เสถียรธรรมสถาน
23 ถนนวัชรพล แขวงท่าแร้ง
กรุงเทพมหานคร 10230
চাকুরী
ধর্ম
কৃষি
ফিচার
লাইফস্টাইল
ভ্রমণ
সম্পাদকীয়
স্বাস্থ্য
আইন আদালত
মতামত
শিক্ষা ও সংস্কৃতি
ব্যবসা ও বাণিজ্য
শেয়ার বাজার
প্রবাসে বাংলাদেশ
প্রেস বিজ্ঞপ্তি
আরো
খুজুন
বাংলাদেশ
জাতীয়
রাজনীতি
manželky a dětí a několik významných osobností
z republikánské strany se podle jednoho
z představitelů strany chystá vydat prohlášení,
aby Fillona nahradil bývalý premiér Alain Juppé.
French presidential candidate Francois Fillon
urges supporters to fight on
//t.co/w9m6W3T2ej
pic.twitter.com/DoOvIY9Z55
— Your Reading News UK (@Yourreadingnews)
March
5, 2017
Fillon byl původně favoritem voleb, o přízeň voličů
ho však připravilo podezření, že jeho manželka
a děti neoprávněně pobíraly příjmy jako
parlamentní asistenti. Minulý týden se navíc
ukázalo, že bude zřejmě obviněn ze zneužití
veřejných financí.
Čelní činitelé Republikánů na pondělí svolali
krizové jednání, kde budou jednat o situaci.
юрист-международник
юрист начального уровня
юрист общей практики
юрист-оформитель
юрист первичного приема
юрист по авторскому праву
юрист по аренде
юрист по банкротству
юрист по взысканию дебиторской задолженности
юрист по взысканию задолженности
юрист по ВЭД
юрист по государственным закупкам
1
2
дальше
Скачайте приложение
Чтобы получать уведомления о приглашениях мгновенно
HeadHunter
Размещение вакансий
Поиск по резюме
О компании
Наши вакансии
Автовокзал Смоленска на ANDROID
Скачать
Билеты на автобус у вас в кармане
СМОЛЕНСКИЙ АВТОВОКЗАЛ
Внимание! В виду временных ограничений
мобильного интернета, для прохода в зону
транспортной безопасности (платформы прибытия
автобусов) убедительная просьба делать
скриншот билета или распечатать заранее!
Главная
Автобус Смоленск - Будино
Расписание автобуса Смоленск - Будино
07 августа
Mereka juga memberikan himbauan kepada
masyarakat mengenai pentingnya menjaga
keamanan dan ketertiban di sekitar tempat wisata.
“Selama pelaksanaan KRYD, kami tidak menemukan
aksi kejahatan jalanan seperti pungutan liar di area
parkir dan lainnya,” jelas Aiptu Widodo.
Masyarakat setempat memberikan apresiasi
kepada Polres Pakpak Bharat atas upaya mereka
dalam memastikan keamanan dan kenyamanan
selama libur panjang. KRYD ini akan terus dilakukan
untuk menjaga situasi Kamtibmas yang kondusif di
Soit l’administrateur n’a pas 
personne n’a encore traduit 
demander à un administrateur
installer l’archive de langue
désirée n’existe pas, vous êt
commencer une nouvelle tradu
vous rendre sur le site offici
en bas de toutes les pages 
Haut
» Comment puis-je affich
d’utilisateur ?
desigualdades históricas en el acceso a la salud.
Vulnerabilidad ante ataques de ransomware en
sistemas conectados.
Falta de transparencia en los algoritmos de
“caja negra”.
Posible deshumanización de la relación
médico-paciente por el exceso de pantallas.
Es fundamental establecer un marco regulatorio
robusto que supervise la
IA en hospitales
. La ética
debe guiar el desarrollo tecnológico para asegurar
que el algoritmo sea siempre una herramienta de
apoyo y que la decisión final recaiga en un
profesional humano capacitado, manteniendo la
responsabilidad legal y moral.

══════════

## AIM OF THE TASK:
Each line of the listing above that contains the word "KRYD" is to be copied.

## EXERCISE ANSWER:
“Selama pelaksanaan KRYD, kami tidak menemukan
selama libur panjang. KRYD ini akan terus dilakukan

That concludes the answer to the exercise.